WYSHNYTZKY, Cianna Elizabeth, Natural Resources Conservation Service, United States Department of Agriculture, Salt Lake City, UT 84302, cianna.wyshnytzky@ut.usda.gov

Metaphorically and literally, we must dig deeper than the surface expression of landforms to best understand landscape evolution. Recent research in the European Alps highlights how this can be particularly important in glacial ice-front settings, where specific processes of moraine formation may be foremost influenced by non-climatic factors.

Closely-spaced minor moraines allow observations of moraine formation and ice fluctuations on short timescales, helping to better understand glacier retreat and predict geomorphological effects. Some minor moraines can be classified as annual moraines given sufficient chronological control, which implies a seasonal climatic driver of minor ice-front fluctuations and extremely detailed chronologies. This leads to annual moraines being utilized as very specific and short-term records of glacier fluctuations. However, such research is sparse in high-mountain settings. This study presents the sedimentological results of minor moraines at two settings in the Alps. Minor moraines at Schwarzensteinkees, Austria, formed as push and combined push and freeze-on moraines. The existence of a former proglacial lake appears to have exerted the primary control on minor moraine formation. Minor moraines at Silvrettagletscher, Switzerland, exist primarily on reverse bedrock slopes. The presence of these bedrock slopes, and in some areas controlled moraines, appear to exert the primary controls on minor moraine formation, resulting in four formation mechanisms.

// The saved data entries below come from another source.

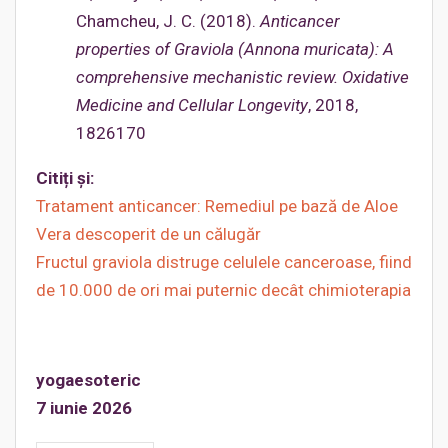
Chamcheu, J. C. (2018).
Anticancer
properties of Graviola (Annona muricata): A
comprehensive mechanistic review. Oxidative
Medicine and Cellular Longevity
, 2018,
1826170
Citiți ș
i:
Tratament anticancer: Remediul pe bază de Aloe
Vera descoperit de un călugăr
Fructul graviola distruge celulele canceroase, fiind
de 10.000 de ori mai puternic decât chimioterapia
yogaesoteric
7 iunie
2026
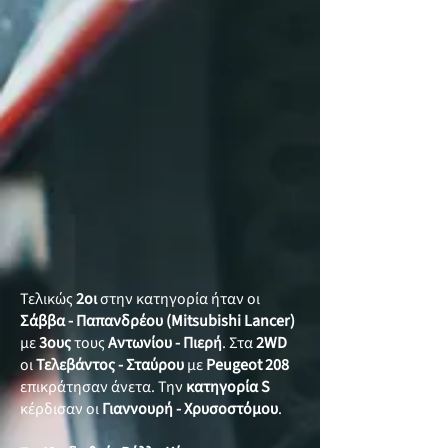
Τελικώς
2οι
στην κατηγορία ήταν οι
Σάββα - Παπανδρέου
(Mitsubishi Lancer)
με
3ους
τους
Αντωνίου - Πιερή
. Στα
2WD
οι
Τελεβάντος - Σταύρου
με
Peugeot 208
επικράτησαν άνετα. Την
κατηγορία
S
κέρδισαν οι
Γιαννουρή - Χρυσοστόμου
.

These findings show that climate may only play a small role in minor moraine formation at these study sites, echoing similar findings from another glacier in the Alps. Valley geometry and pre-existing geomorphology play a large, if not dominant, role in minor moraine formation and are at odds with a primarily-climatic control of minor moraine formation in lowland settings. Important details of moraine formation would have been missed without sedimentological investigation. This concept is not exclusive to moraines; interdisciplinary Quaternary science should be the goal, especially in environments in which we cannot actively observe landform formation. This presentation serves as an example of why we should be using all the puzzle pieces we can gather for the most robust conclusions of landscape evolution.